Anticipation in genetics refers to an increase in severity and decrease in age of onset in successive generations, most likely due to increased size of trinucleotide repeats.
- Paternal anticipation: Huntington’s disease, Friedreich’s Ataxia
- Maternal anticipation: Myotonic dystrophy, Fragile X syndrome
|
||||||||||||||||||||
Friedrich’s ataxia
- Trinucleotide repeat: GAA (Out of the four, only one to start with letter G).
- Chromosomal mapping of affected gene: Chromosome 9 (Mnemonic: FRIEDRICH has 9 letters).
- Clinical features: Mnemonic – FRIEDREICH’S Ataxia
- Foot – Pes cavus
- Reflexes (Knee and Ankle jerks) – Absent
- Intention tremors
- Extensor plantar response, Eye – Optic atrophy
- Diabetes mellitus, Dorsal column degeneration
- Recessive Inheritance
- Cerebellar signs, Cranial nerve 7, 10 and 12 involvement
- Hypertrophic cardiomyopathy
- Scoliosis
- Ataxia, Axonal neuropathy
Trinucleotide repeat of the other 3 disorders, starts with C and ends with G, i.e. C_G.
Huntington’s disease
Mnemonic: Hunter’s CAGe
- Trinucleotide repeat: CAG
- Chromosomal mapping of affected gene: Chromosome 4 (Cage has 4 letters).

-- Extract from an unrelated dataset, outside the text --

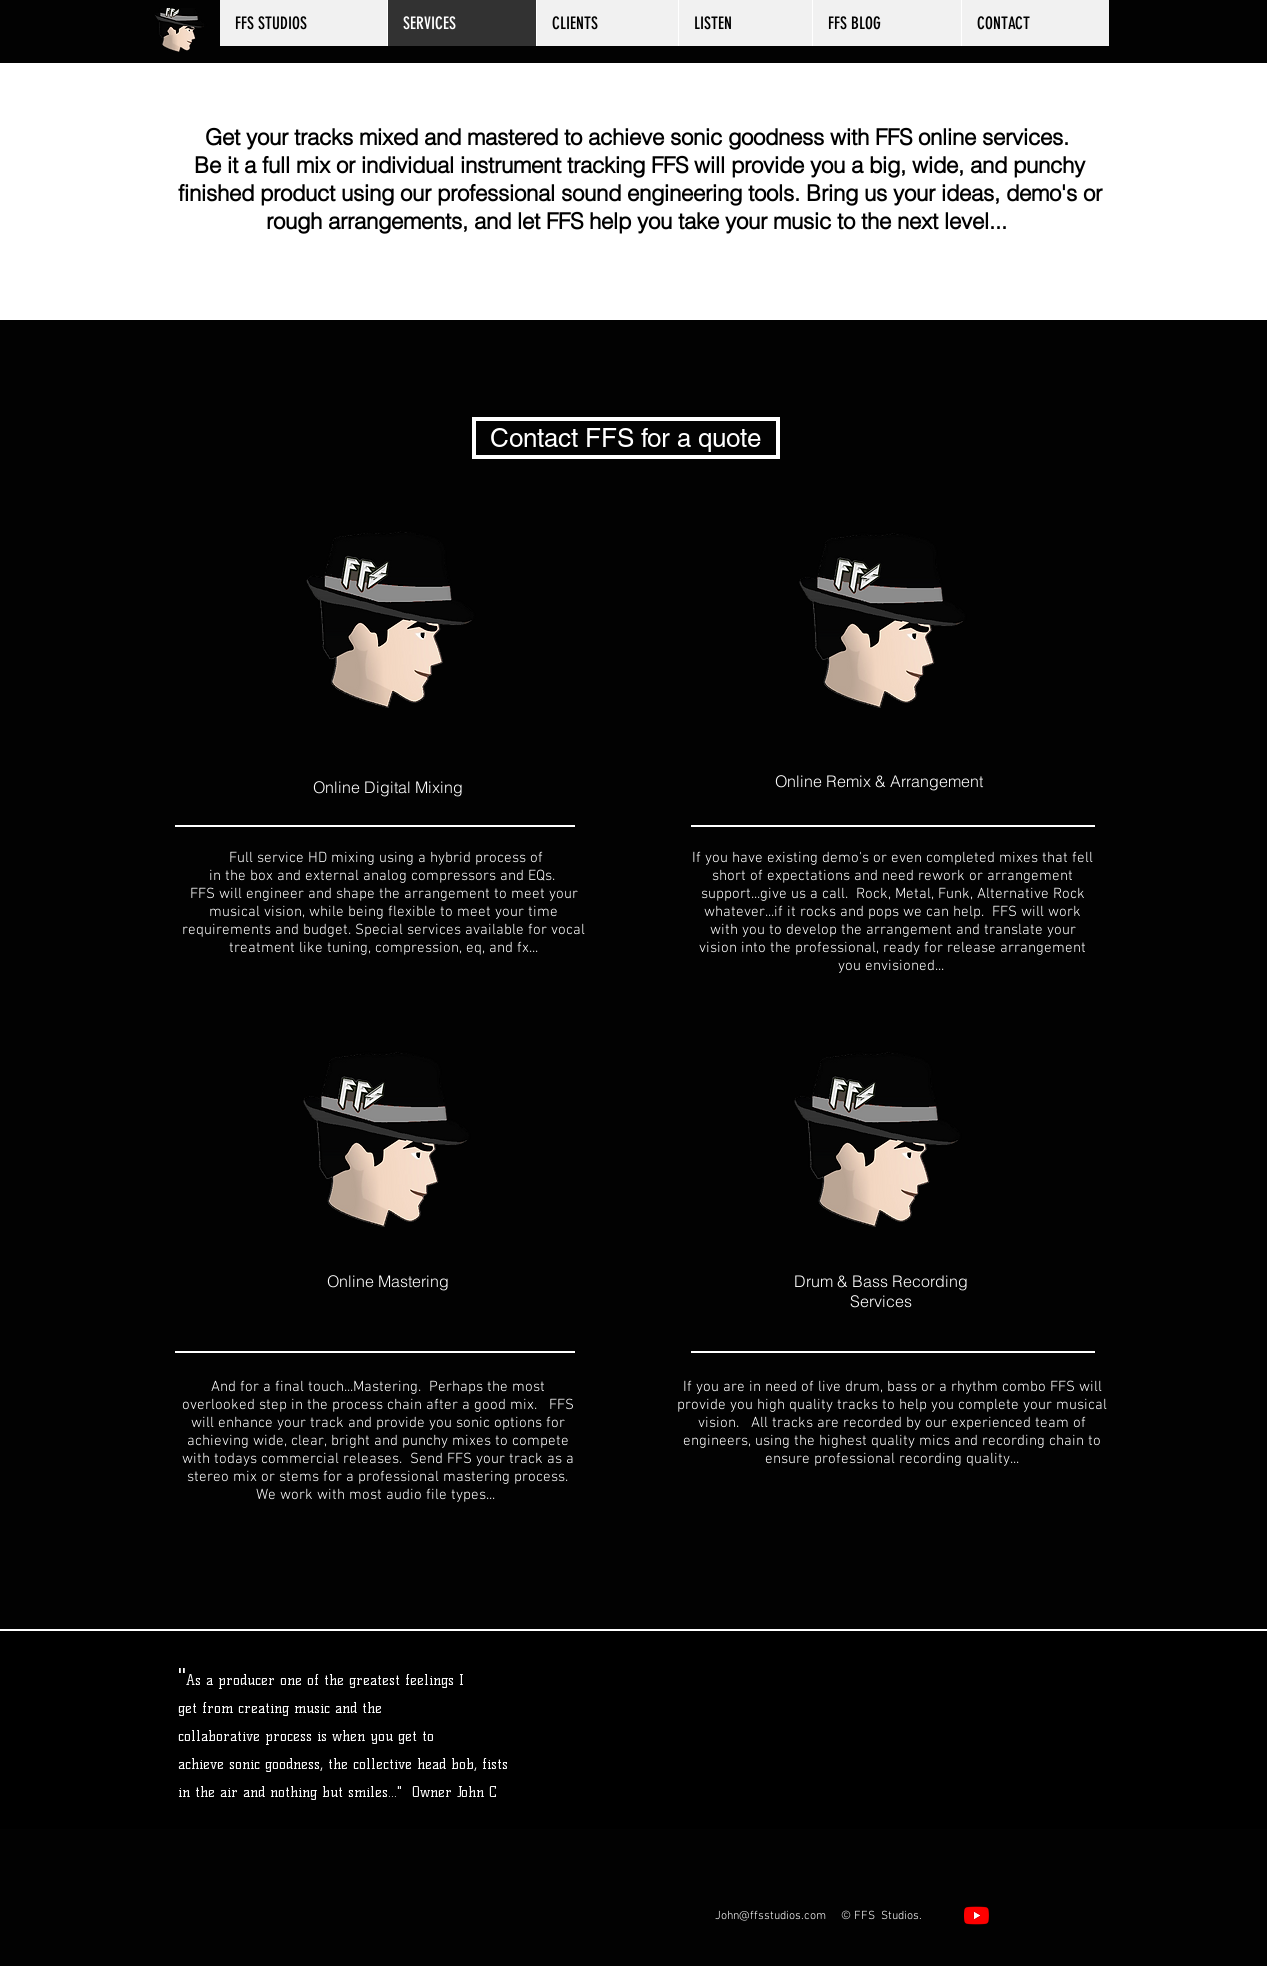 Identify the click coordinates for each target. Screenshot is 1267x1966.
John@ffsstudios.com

- Clinical features and Pathophysiology: Mnemonic – CAGED
- Caudate and putamen atrophy and Choreiform movements
- Agression/psychosis, depression and dementia
- Glutamate excitotoxicity mediated death
- Ex-vacuo hydrocephalus
- Dopamine increased; GABA and ACh decreased
- Deacetylation of histone increased – Deacetylation makes DNA-histone bond strong and genomes unavailable for transcription (transcriptional repression or silencing)
Myotonic dystrophy
Mnemonic: See the 4th letter. dysTrophia myoTonica
- Trinucleotide repeat: CTG
- Chromosomal mapping of affected gene: Chromosome 19 (dystrophia myotonica has 19 letters)
- Clinical features: Mnemonic – DySTROPHIC
- Distal muscles weakness and wasting, Dysmotility of GI muscles and biliary tree, Dementia
- Swan-like neck
- Testicular atrophy
- Reflexes depressed or absent
- Ocular cataract and ptosis
- Pilomatrixomas (skin), Pulmonary infections, Pseudodrop attack due to quadriceps weakness
- Haggard or Hatchet facies, Hair loss (frontal balding)
- Intrinsic muscles of hand wasting, IQ low, Irritable Bowel Syndrome
- Cardiomyopathy and arrhythmias
Fragile X syndrome
Mnemonic: See the 4th letter. fraGile
- Trinucleotide repeat: CGG
- Chromosomal mapping of affected gene: X chromosome (fragile X)
- Clinical features and Pathophysiology: Everything is big
- Thick brain: Mental retardation (2nd most common genetic cause of mental retardation after Down’s syndome), ADHD (female), Autism
- Long face
- Large jaw
- Large ears
- Large testicles (macro-orchidism)
- Increased methylation (Hypermethylation of FMR gene due to >200 CGG repeats) leading to inactivation and prevention of transcription.